_Records supplied:_
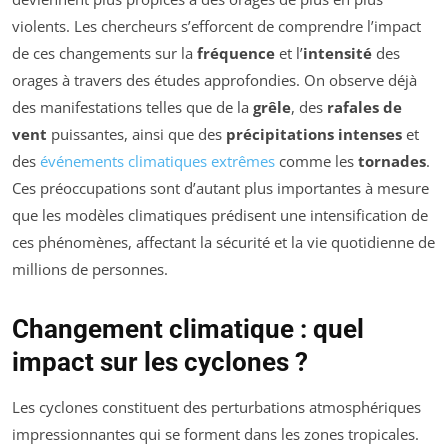
violents. Les chercheurs s’efforcent de comprendre l’impact
de ces changements sur la
fréquence
et l’
intensité
des
orages à travers des études approfondies. On observe déjà
des manifestations telles que de la
grêle
, des
rafales de
vent
puissantes, ainsi que des
précipitations intenses
et
des
événements climatiques extrêmes
comme les
tornades
.
Ces préoccupations sont d’autant plus importantes à mesure
que les modèles climatiques prédisent une intensification de
ces phénomènes, affectant la sécurité et la vie quotidienne de
millions de personnes.
Changement climatique : quel
impact sur les cyclones ?
Les cyclones constituent des perturbations atmosphériques
impressionnantes qui se forment dans les zones tropicales.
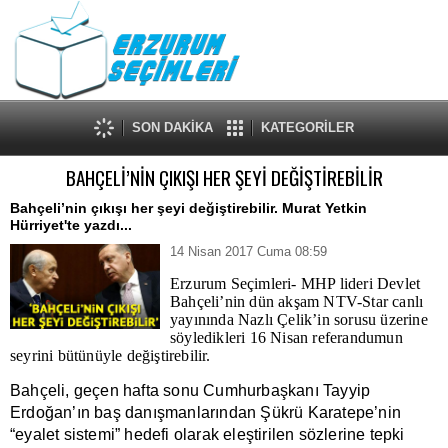
SON DAKİKA
KATEGORİLER
BAHÇELİ’NİN ÇIKIŞI HER ŞEYİ DEĞİŞTİREBİLİR
Bahçeli’nin çıkışı her şeyi değiştirebilir. Murat Yetkin
Hürriyet'te yazdı...
14 Nisan 2017 Cuma 08:59
Erzurum Seçimleri- MHP lideri Devlet
Bahçeli’nin dün akşam NTV-Star canlı
yayınında Nazlı Çelik’in sorusu üzerine
söyledikleri 16 Nisan referandumun
seyrini bütünüyle değiştirebilir.
Bahçeli, geçen hafta sonu Cumhurbaşkanı Tayyip
Erdoğan’ın baş danışmanlarından Şükrü Karatepe’nin
“eyalet sistemi” hedefi olarak eleştirilen sözlerine tepki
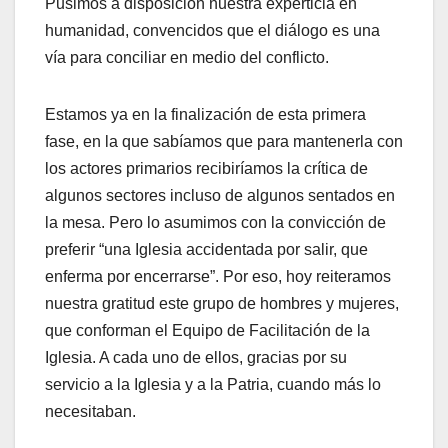
Pusimos a disposición nuestra experticia en
humanidad, convencidos que el diálogo es una
vía para conciliar en medio del conflicto.
Estamos ya en la finalización de esta primera
fase, en la que sabíamos que para mantenerla con
los actores primarios recibiríamos la crítica de
algunos sectores incluso de algunos sentados en
la mesa. Pero lo asumimos con la convicción de
preferir “una Iglesia accidentada por salir, que
enferma por encerrarse”. Por eso, hoy reiteramos
nuestra gratitud este grupo de hombres y mujeres,
que conforman el Equipo de Facilitación de la
Iglesia. A cada uno de ellos, gracias por su
servicio a la Iglesia y a la Patria, cuando más lo
necesitaban.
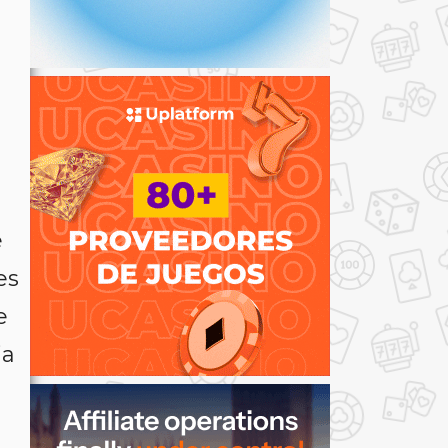
e
es
e
ia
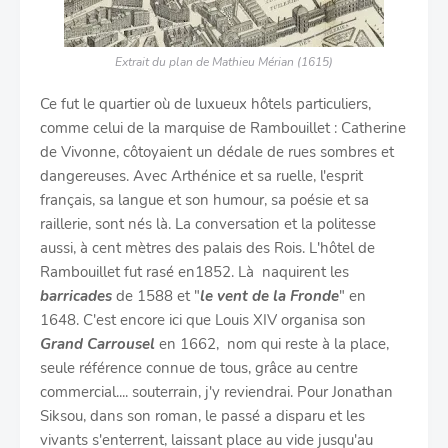
Extrait du plan de Mathieu Mérian (1615)
Ce fut le quartier où de luxueux hôtels particuliers,
comme celui de la marquise de Rambouillet : Catherine
de Vivonne, côtoyaient un dédale de rues sombres et
dangereuses. Avec Arthénice et sa ruelle, l'esprit
français, sa langue et son humour, sa poésie et sa
raillerie, sont nés là. La conversation et la politesse
aussi, à cent mètres des palais des Rois. L'hôtel de
Rambouillet fut rasé en1852. Là naquirent les
barricades
de 1588 et "
le vent de la Fronde
" en
1648. C'est encore ici que Louis XIV organisa son
Grand Carrousel
en 1662, nom qui reste à la place,
seule référence connue de tous, grâce au centre
commercial.... souterrain, j'y reviendrai. Pour Jonathan
Siksou, dans son roman, le passé a disparu et les
vivants s'enterrent, laissant place au vide jusqu'au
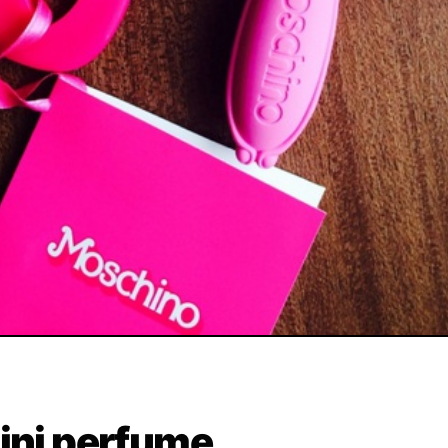
ini perfume.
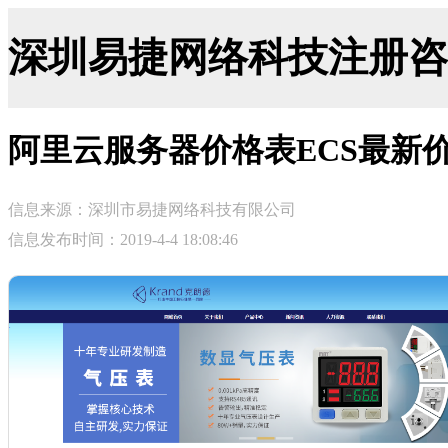
深圳易捷网络科技注册咨询网-ji
阿里云服务器价格表ECS最新
信息来源：深圳市易捷网络科技有限公司
信息发布时间：2019-4-4 18:08:46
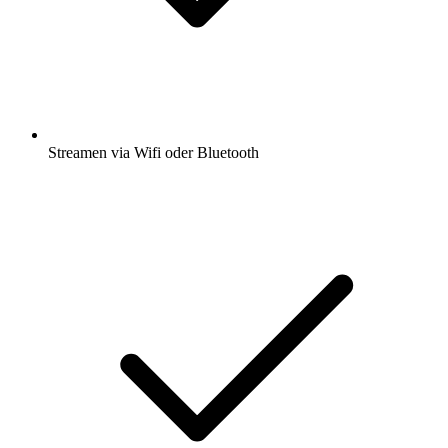
Streamen via Wifi oder Bluetooth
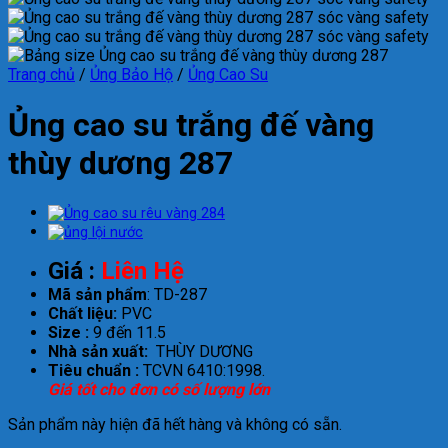
Trang chủ
/
Ủng Bảo Hộ
/
Ủng Cao Su
Ủng cao su trắng đế vàng
thùy dương 287
Giá :
Liên Hệ
Mã sản phẩm
: TD-287
Chất liệu:
PVC
Size :
9 đến 11.5
Nhà sản xuất:
THÙY DƯƠNG
Tiêu chuẩn :
TCVN 6410:1998.
Giá tốt cho đơn có số lượng lớn
Sản phẩm này hiện đã hết hàng và không có sẵn.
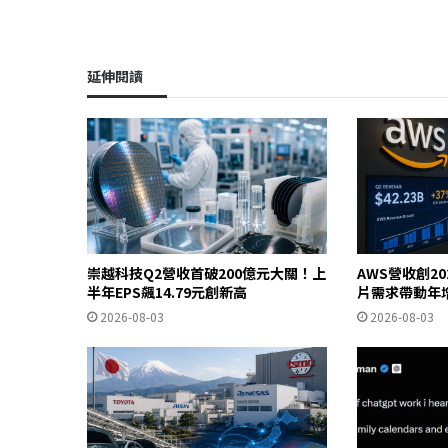
延伸閱讀
崇越科技Q2營收首破200億元大關！上
AWS營收創20
半年EPS飆14.79元創新高
片需求帶動年增
2026-08-03
2026-08-03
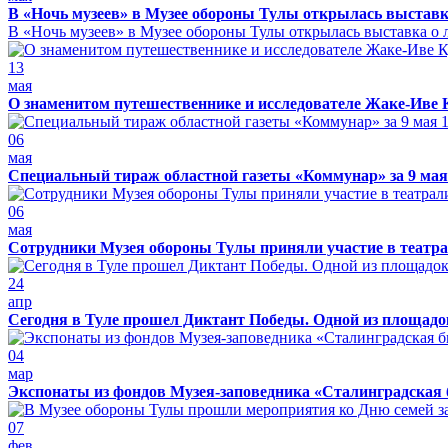
В «Ночь музеев» в Музее обороны Тулы открылась выставк
В «Ночь музеев» в Музее обороны Тулы открылась выставка о л
13
мая
О знаменитом путешественнике и исследователе Жаке-Иве 
06
мая
Специальный тираж областной газеты «Коммунар» за 9 мая
06
мая
Сотрудники Музея обороны Тулы приняли участие в театра
24
апр
Сегодня в Туле прошел Диктант Победы. Одной из площадо
04
мар
Экспонаты из фондов Музея-заповедника «Сталинградская 
07
фев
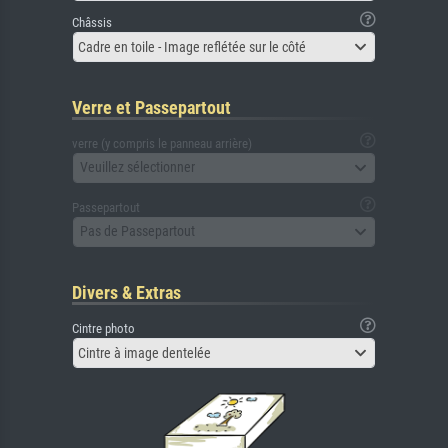
Châssis
Cadre en toile - Image reflétée sur le côté
Verre et Passepartout
verre (y compris le panneau arrière)
Veuillez sélectionner
Passepartout
Pas de Passepartout
Divers & Extras
Cintre photo
Cintre à image dentelée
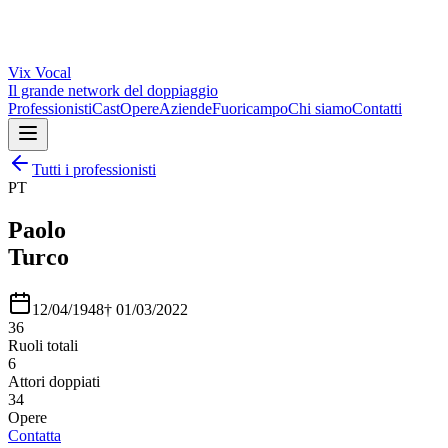
Vix
Vocal
Il grande network del doppiaggio
Professionisti
Cast
Opere
Aziende
Fuoricampo
Chi siamo
Contatti
Tutti i professionisti
PT
Paolo
Turco
12/04/1948
†
01/03/2022
36
Ruoli totali
6
Attori doppiati
34
Opere
Contatta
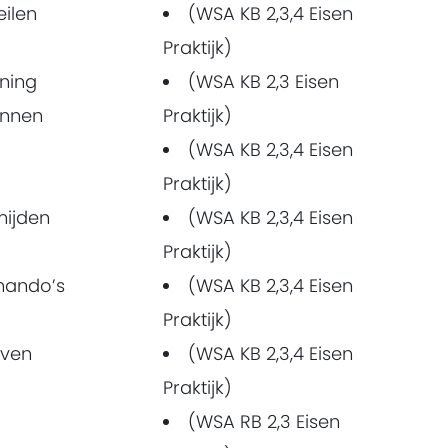
eilen
(WSA KB 2,3,4 Eisen
Praktijk)
ening
(WSA KB 2,3 Eisen
unnen
Praktijk)
(WSA KB 2,3,4 Eisen
Praktijk)
mijden
(WSA KB 2,3,4 Eisen
Praktijk)
mando’s
(WSA KB 2,3,4 Eisen
Praktijk)
even
(WSA KB 2,3,4 Eisen
Praktijk)
(WSA RB 2,3 Eisen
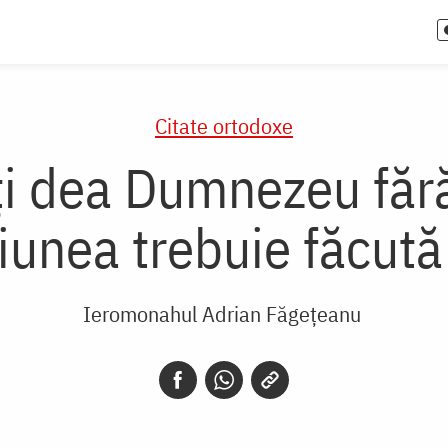
Citate ortodoxe
ți dea Dumnezeu fără 
ciunea trebuie făcut
Ieromonahul Adrian Făgețeanu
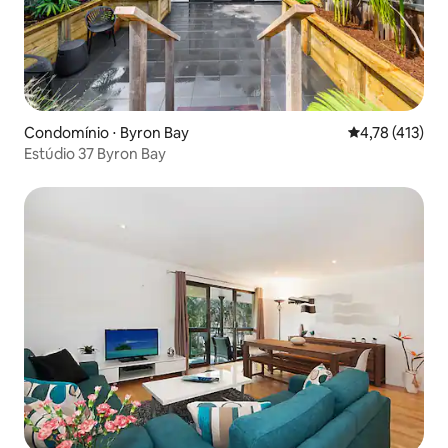
Condomínio ⋅ Byron Bay
4,78 de uma av
4,78 (413)
Estúdio 37 Byron Bay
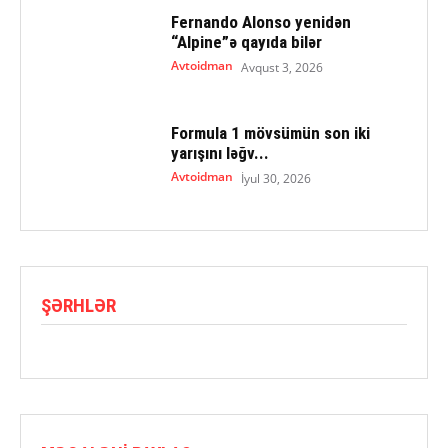
Fernando Alonso yenidən
“Alpine”ə qayıda bilər
Avtoidman
Avqust 3, 2026
Formula 1 mövsümün son iki
yarışını ləğv...
Avtoidman
İyul 30, 2026
ŞƏRHLƏR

_Exercise prompt:_ Transcribe, word for word, only the material from its opening line through the line containing "français, sa langue", both ends included, and omit the pictures.

_Answer to the exercise:_
violents. Les chercheurs s’efforcent de comprendre l’impact
de ces changements sur la
fréquence
et l’
intensité
des
orages à travers des études approfondies. On observe déjà
des manifestations telles que de la
grêle
, des
rafales de
vent
puissantes, ainsi que des
précipitations intenses
et
des
événements climatiques extrêmes
comme les
tornades
.
Ces préoccupations sont d’autant plus importantes à mesure
que les modèles climatiques prédisent une intensification de
ces phénomènes, affectant la sécurité et la vie quotidienne de
millions de personnes.
Changement climatique : quel
impact sur les cyclones ?
Les cyclones constituent des perturbations atmosphériques
impressionnantes qui se forment dans les zones tropicales.
SON DAKİKA
KATEGORİLER
BAHÇELİ’NİN ÇIKIŞI HER ŞEYİ DEĞİŞTİREBİLİR
Bahçeli’nin çıkışı her şeyi değiştirebilir. Murat Yetkin
Hürriyet'te yazdı...
14 Nisan 2017 Cuma 08:59
Erzurum Seçimleri- MHP lideri Devlet
Bahçeli’nin dün akşam NTV-Star canlı
yayınında Nazlı Çelik’in sorusu üzerine
söyledikleri 16 Nisan referandumun
seyrini bütünüyle değiştirebilir.
Bahçeli, geçen hafta sonu Cumhurbaşkanı Tayyip
Erdoğan’ın baş danışmanlarından Şükrü Karatepe’nin
“eyalet sistemi” hedefi olarak eleştirilen sözlerine tepki
Pusimos a disposición nuestra experticia en
humanidad, convencidos que el diálogo es una
vía para conciliar en medio del conflicto.
Estamos ya en la finalización de esta primera
fase, en la que sabíamos que para mantenerla con
los actores primarios recibiríamos la crítica de
algunos sectores incluso de algunos sentados en
la mesa. Pero lo asumimos con la convicción de
preferir “una Iglesia accidentada por salir, que
enferma por encerrarse”. Por eso, hoy reiteramos
nuestra gratitud este grupo de hombres y mujeres,
que conforman el Equipo de Facilitación de la
Iglesia. A cada uno de ellos, gracias por su
servicio a la Iglesia y a la Patria, cuando más lo
necesitaban.
e
es
e
ia
Extrait du plan de Mathieu Mérian (1615)
Ce fut le quartier où de luxueux hôtels particuliers,
comme celui de la marquise de Rambouillet : Catherine
de Vivonne, côtoyaient un dédale de rues sombres et
dangereuses. Avec Arthénice et sa ruelle, l'esprit
français, sa langue et son humour, sa poésie et sa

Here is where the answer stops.